Le Professeur Rédine a indiqué que l’année 2017 marquerait le tricentenaire des relations diplomatiques entre la Russie et la France, établies à l’occasion du deuxième voyage en Europe de Pierre le Grand au printemps 1717. Le tsar était accompagné d’un groupe de diplomates, qui ont négocié un accord de coopération. En 1716-1717 Henri Lavie devint, en tant que commissaire maritime de la Couronne à Saint-Pétersbourg, le premier représentant officiel permanent de France en Russie. Après la conclusion de l’accord au printemps-été 1717, les deux Etats ont échangé des représentants permanents et Henri Lavie devint le premier consul de France en Russie.

Pour marquer cet anniversaire, la revue Quaestio Rossica éditera en 2017 un numéro consacré au voyage de Pierre le Grand et aux prémices du rapprochement franco-russe et le Centre Roland Mousnier traitera, lors de sa 5ème conférence sur les études russes à l’époque de Pierre le Grand, dont la Faculté d’histoire de l’UrFU sera co-organistarice.

M. Rédine a également indiqué que, toujours dans le cadre du programme « Megagrant », les chercheurs avaient identifié, dans les archives françaises, des milliers de documents concernant l’Empire russe, dont des copies numérisées seront conservées au laboratoire d’Ekaterinbourg, en tant que dépositaire d’archives étrangères sur la Russie.
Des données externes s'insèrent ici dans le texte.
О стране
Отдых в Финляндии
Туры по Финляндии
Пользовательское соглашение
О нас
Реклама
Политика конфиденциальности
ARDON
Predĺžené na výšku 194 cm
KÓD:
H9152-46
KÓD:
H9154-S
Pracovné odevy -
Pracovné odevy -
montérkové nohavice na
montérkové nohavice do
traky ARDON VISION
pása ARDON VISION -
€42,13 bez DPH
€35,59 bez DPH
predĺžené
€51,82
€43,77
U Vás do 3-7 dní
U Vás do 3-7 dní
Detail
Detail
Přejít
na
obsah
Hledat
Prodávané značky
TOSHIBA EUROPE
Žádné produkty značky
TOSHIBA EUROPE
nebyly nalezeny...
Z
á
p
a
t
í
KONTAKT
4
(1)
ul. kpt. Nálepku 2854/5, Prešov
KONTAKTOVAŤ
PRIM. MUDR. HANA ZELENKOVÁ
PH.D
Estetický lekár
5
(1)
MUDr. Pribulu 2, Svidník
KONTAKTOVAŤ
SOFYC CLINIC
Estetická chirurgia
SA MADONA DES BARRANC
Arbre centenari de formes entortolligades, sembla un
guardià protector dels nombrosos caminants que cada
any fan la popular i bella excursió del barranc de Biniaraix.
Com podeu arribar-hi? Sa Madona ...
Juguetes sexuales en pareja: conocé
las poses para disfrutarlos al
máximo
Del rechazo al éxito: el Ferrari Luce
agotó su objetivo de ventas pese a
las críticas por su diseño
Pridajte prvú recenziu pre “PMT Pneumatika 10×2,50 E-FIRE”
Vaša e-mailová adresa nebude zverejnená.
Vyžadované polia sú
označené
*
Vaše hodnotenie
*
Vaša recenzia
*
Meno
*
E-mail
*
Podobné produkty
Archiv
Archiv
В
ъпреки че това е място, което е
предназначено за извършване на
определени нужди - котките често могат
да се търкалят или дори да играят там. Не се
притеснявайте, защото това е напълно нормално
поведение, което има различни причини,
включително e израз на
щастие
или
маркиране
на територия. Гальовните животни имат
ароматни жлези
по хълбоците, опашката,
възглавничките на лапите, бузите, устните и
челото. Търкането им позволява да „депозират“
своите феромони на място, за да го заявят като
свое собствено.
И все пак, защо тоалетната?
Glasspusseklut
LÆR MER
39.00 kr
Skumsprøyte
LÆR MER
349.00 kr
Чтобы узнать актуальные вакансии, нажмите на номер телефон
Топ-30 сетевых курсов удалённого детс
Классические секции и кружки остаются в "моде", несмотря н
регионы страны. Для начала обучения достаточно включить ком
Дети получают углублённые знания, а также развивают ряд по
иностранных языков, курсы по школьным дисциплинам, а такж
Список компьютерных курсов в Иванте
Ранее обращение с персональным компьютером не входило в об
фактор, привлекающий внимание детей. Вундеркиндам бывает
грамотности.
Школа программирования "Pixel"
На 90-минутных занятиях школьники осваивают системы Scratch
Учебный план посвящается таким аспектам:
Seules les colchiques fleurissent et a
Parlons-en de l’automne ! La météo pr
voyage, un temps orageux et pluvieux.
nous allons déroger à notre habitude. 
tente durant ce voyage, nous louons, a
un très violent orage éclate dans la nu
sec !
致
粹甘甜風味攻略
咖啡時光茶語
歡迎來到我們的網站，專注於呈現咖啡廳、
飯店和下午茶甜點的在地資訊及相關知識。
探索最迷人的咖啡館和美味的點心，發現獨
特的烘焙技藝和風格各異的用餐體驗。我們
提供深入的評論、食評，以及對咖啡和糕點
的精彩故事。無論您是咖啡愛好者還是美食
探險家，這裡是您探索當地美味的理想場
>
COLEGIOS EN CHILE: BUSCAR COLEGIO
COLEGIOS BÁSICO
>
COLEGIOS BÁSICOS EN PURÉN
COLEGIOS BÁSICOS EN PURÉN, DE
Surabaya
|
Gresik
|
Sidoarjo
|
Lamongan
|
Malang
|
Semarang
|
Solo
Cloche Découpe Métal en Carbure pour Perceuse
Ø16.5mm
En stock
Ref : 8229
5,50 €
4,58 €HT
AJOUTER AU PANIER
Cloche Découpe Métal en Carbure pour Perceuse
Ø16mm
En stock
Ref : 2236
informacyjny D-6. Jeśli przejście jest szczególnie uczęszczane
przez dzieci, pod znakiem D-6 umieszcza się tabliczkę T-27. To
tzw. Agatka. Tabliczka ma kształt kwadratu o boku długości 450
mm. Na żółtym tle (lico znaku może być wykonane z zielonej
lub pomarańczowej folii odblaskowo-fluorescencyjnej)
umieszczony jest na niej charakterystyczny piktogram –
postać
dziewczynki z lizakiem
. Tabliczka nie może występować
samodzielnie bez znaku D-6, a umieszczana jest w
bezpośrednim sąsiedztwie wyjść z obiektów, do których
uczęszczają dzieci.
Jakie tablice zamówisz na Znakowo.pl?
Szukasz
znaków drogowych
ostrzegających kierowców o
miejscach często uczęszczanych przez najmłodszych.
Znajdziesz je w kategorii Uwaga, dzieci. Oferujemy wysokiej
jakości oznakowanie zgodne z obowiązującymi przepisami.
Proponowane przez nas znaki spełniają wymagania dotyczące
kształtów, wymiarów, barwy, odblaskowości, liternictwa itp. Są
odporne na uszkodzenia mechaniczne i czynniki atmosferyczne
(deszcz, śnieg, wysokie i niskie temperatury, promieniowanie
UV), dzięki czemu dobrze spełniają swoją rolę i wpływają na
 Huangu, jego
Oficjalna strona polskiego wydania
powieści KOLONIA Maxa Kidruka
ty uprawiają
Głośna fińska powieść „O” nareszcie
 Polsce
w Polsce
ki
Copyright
Le principal problème rencontré était la difficulté de traiter les documents en langue française, la formation en histoire ne comportant pas d’enseignement linguistique adapté à la recherche. Des projets de formation avec l’aide du Centre Roland Mousnier sont envisagés.

Le Laboratoire se consacre également à l’histoire des villes industrielles, avec la coopération régulière de M. François-Xavier Nérard, de l’Université Paris-1, mais aussi de culturologues et d’architectes.